If you see a message labeled High Priority with a red dot (6), you need to take immediate attention. Especially if that highlights that there is an unknown file in WordPress core. That is bad news. Luckily, WordFence lets you Delete All Deletable Files (5) with the click of a button.

However, some of the errors you'll see are core files being editing by the attacker. Rather than going through all the files and delete the malicious code, the quicker solution is to (after having deleted other unknown files) reinstall WordPress. By default, that option is available on the WordPress updates center.

One important thing we need to do is to frequently back up your website. And even if you decide to restore a backup, you still need to check that backup by scanning. Usually, backup plugins only do their backing up job, without checking if there is malware within. At the moment, we need to do that because any wrong modification can lock you out.

The most difficult part of this job is when the attack has affected plugins and themes. The only right thing to do is to manually downgrade the version of your plugins so that you can update to the new version (this is a solution to reinstall your plugins and themes). Note that here, if an unknown plugin has been added to a plugin or theme, during the reinstallation, that file will be deleted.

After having done that, you just need to update all your plugins. At this point, your site should be free of hidden malware. If you want to check even deeper, run a scan with Sucuri to see if it picks up anything WordFence misses. Additionally, you can subscribe to the premium version of either to get a deeper scan.

The malware-infected files are gone. So you only have to deal with issues that are less pressing and most likely not related to malware but still cause a flaw on your website.

In this instance, the WordPress version is out of date (9). WordFence warns about it because outdated WP versions can contain severe security issues. Additionally, WordFence tells you about plugin and theme versions being out of date (10).

4. Other Things To Do After Cleaning Your WordPress Website

It's quite disgusting to find malware on your website, but be reassured that it's something you can fix. After you clean your site and get the malware gone, you can follow a few simple steps to strenghten your defenses.

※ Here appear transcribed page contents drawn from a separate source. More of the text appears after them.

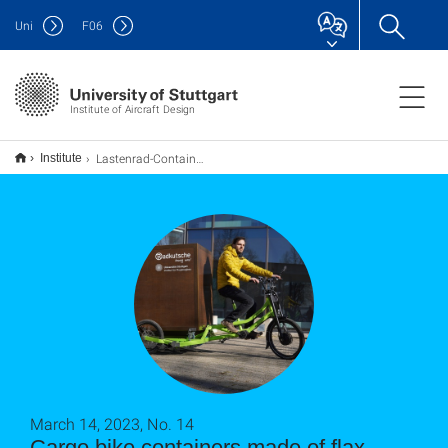
Uni
F
06
Institute of Aircraft Design
Lastenrad-Container aus Flachsfasern
Institute
March 14, 2023, No. 14
Cargo bike containers made of flax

  • Change all your passwords. You probably don’t know how the malware got there. But it’s possible and likely that your admin and user passwords were compromised in some way. So you need to change them all. You can use this plugin, and it will notify everyone at their registered email.
  • Enable Two-Factor Authentication (2FA). By having 2FA enabled on your site, it means that even if a password is compromised, the attacker will unlikely be able to get further into your site. This step is becoming mandatory as attacks on WordPress sites increase.
  • Audit Your Registered Users. Just to be safe, check the users on your site who have permission to edit files and permissions. If an attacker got inside your site and made their own user, 2FA and changing passwords will happen for them, too. So check to see if you have a mole and root them out. And by rooting them out, we mean to delete that user and purge them from your database.
  • Backup Your Site. Now that you are certain your website is clean, back it up. That way, you have a solid, sterile foundation to start from if anyone goes bananas again.
  • Run Regular Malware Scans. Hopefully, you will keep WordFence or whatever security plugin you use installed. Set it to automatically scan your site and to email the results to you. The free version of WordFence will do this for you.

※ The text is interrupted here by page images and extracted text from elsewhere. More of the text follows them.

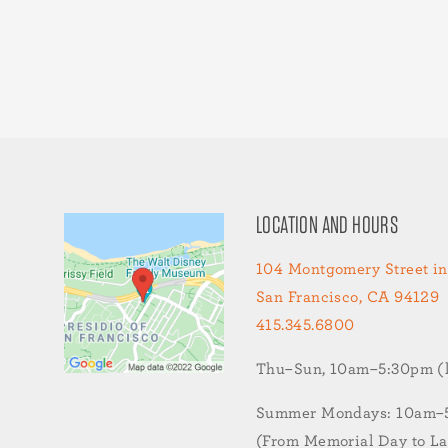
LOCATION AND HOURS
104 Montgomery Street in
San Francisco, CA 94129
415.345.6800
Thu–Sun, 10am–5:30pm (la
Summer Mondays: 10am–5:
(From Memorial Day to L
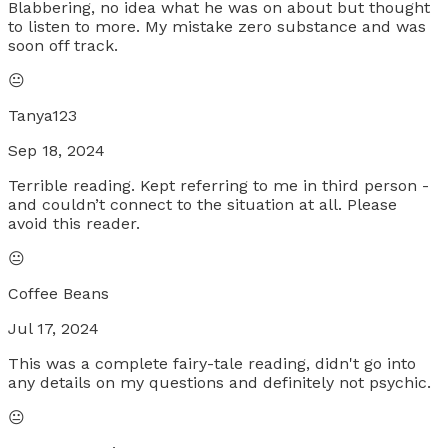
Blabbering, no idea what he was on about but thought
to listen to more. My mistake zero substance and was
soon off track.
😐
Tanya123
Sep 18, 2024
Terrible reading. Kept referring to me in third person -
and couldn’t connect to the situation at all. Please
avoid this reader.
😐
Coffee Beans
Jul 17, 2024
This was a complete fairy-tale reading, didn't go into
any details on my questions and definitely not psychic.
😐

Final Note On Scanning WordPress For Malware

All these attacks (malware, hacking, viruses, brute force), are maybe scary, but you can deal with them. By following strict measures on your website, you can put enough defenses to prevent them from entering your safe haven you took time to build. While it's not necessarily mandatory, you're highly encouraged to perform :

  • Frequent Scans
  • Frequent Backup
  • Secure Your Authentication (2FA)
  • Update Your System (Core, Plugins & Themes)

Surely doing that doesn't take you completely away from attackers, but that strongly makes the work very hard for them. Good luck.